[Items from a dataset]
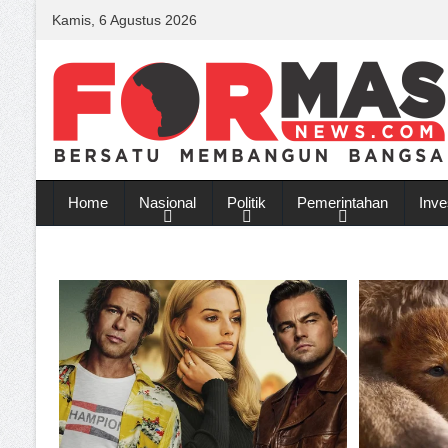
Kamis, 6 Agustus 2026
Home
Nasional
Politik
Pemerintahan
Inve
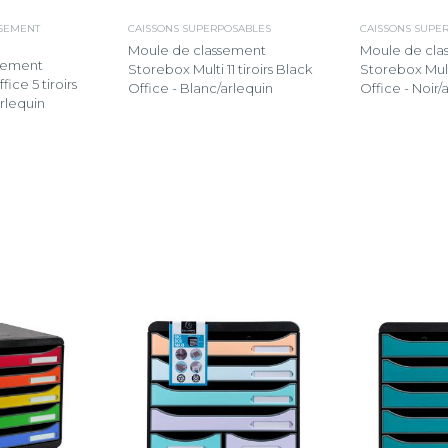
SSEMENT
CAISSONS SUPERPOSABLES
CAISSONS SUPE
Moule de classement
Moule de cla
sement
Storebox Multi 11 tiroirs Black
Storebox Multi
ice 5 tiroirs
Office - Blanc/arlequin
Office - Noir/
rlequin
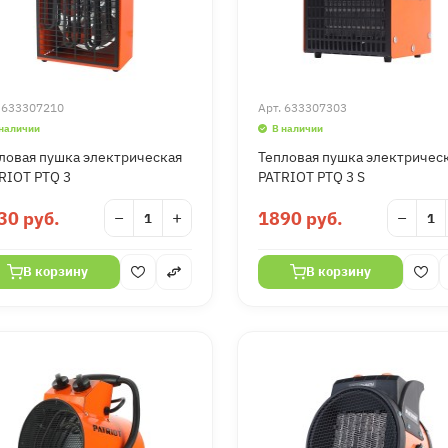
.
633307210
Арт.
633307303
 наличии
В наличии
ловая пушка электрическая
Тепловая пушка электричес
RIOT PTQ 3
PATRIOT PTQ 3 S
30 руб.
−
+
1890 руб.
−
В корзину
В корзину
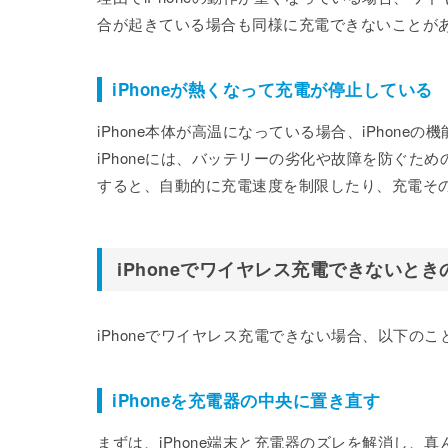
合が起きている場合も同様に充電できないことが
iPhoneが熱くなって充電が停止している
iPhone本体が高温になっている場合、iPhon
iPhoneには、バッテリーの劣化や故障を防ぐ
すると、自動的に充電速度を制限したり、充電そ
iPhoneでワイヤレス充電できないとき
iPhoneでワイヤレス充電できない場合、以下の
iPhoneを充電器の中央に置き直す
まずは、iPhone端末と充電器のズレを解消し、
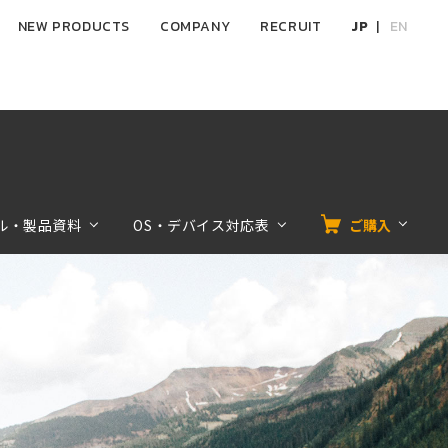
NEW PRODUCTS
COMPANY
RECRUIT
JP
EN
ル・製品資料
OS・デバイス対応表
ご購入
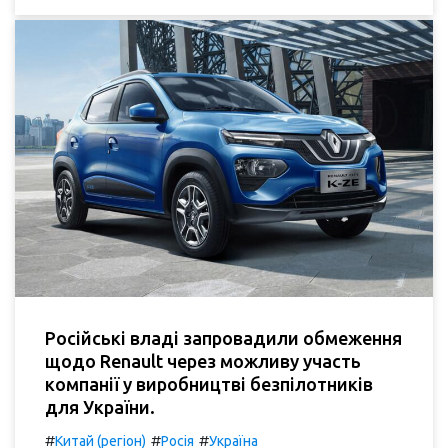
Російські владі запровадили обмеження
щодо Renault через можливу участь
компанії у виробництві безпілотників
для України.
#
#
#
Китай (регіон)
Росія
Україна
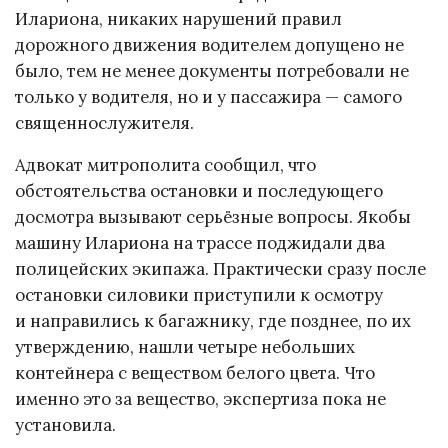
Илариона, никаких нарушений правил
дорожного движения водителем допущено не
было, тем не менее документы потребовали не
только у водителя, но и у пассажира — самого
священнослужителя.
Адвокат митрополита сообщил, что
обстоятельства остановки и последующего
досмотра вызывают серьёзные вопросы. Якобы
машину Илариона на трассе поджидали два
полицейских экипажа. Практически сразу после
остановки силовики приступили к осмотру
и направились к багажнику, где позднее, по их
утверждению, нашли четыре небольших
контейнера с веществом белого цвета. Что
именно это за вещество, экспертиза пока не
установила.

> [Work instructions] Give the data above back unchanged, except for the pictures.

> [Solution to the problem]
Kamis, 6 Agustus 2026
Home
Nasional
Politik
Pemerintahan
Inve
SSEMENT
CAISSONS SUPERPOSABLES
CAISSONS SUPE
Moule de classement
Moule de cla
sement
Storebox Multi 11 tiroirs Black
Storebox Multi
ice 5 tiroirs
Office - Blanc/arlequin
Office - Noir/
rlequin
.
633307210
Арт.
633307303
 наличии
В наличии
ловая пушка электрическая
Тепловая пушка электричес
RIOT PTQ 3
PATRIOT PTQ 3 S
30 руб.
−
+
1890 руб.
−
В корзину
В корзину
合が起きている場合も同様に充電できないことが
iPhoneが熱くなって充電が停止している
iPhone本体が高温になっている場合、iPhon
iPhoneには、バッテリーの劣化や故障を防ぐ
すると、自動的に充電速度を制限したり、充電そ
iPhoneでワイヤレス充電できないとき
iPhoneでワイヤレス充電できない場合、以下の
iPhoneを充電器の中央に置き直す
まずは、iPhone端末と充電器のズレを解消し、
NEW PRODUCTS
COMPANY
RECRUIT
JP
EN
ル・製品資料
OS・デバイス対応表
ご購入
Російські владі запровадили обмеження
щодо Renault через можливу участь
компанії у виробництві безпілотників
для України.
#
#
#
Китай (регіон)
Росія
Україна
Илариона, никаких нарушений правил
дорожного движения водителем допущено не
было, тем не менее документы потребовали не
только у водителя, но и у пассажира — самого
священнослужителя.
Адвокат митрополита сообщил, что
обстоятельства остановки и последующего
досмотра вызывают серьёзные вопросы. Якобы
машину Илариона на трассе поджидали два
полицейских экипажа. Практически сразу после
остановки силовики приступили к осмотру
и направились к багажнику, где позднее, по их
утверждению, нашли четыре небольших
контейнера с веществом белого цвета. Что
именно это за вещество, экспертиза пока не
установила.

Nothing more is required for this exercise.